The answer is the number of lines in the data that contain the word "Lamborghini"; give it alone.

- - - - -

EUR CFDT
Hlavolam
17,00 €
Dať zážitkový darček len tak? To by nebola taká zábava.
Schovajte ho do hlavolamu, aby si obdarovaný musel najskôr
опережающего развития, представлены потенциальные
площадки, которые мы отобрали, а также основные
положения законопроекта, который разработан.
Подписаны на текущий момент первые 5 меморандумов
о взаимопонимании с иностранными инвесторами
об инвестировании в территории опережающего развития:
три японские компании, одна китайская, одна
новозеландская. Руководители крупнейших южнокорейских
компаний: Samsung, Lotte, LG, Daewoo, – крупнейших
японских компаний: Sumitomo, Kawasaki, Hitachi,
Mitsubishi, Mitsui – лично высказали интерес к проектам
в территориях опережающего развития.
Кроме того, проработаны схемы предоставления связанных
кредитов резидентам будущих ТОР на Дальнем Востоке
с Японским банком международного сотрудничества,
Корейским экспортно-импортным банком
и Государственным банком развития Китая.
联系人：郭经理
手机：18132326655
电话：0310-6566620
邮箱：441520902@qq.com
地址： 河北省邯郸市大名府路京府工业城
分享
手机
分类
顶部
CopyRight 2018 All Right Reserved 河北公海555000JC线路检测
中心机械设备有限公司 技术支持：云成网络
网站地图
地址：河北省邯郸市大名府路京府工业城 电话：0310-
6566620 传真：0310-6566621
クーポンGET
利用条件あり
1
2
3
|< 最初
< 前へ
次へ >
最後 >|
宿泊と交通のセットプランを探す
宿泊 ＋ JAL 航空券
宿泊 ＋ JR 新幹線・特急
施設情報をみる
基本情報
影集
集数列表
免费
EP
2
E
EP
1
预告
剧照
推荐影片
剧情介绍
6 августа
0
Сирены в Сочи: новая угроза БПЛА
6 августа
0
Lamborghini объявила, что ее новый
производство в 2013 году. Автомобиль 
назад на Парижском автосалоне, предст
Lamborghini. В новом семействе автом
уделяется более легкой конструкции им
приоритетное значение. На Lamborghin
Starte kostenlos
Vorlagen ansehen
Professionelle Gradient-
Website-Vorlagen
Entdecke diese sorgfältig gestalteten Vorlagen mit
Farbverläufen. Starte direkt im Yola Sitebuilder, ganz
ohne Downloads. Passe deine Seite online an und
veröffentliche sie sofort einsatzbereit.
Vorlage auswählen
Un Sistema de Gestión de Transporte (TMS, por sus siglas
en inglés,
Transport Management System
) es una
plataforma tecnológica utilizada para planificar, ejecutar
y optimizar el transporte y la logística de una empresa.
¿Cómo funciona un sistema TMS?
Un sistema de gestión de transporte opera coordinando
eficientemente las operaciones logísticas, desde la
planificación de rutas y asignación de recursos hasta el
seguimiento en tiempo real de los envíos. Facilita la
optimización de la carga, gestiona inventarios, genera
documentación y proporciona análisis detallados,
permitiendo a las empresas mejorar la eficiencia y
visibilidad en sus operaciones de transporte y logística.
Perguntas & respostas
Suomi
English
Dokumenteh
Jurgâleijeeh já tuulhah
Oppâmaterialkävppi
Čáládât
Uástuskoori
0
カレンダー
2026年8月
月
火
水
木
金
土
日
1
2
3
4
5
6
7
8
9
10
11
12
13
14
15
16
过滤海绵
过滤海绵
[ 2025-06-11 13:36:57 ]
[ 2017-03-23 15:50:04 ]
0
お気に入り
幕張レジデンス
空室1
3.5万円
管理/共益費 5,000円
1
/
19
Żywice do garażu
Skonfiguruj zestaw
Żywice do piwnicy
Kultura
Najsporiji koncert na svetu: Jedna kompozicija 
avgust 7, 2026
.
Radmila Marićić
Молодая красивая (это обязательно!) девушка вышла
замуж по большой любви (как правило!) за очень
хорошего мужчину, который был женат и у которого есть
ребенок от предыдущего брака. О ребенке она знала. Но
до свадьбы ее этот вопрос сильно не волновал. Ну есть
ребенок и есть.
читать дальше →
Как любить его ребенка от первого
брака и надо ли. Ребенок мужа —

- - - - -

# YOUR RESPONSE:
2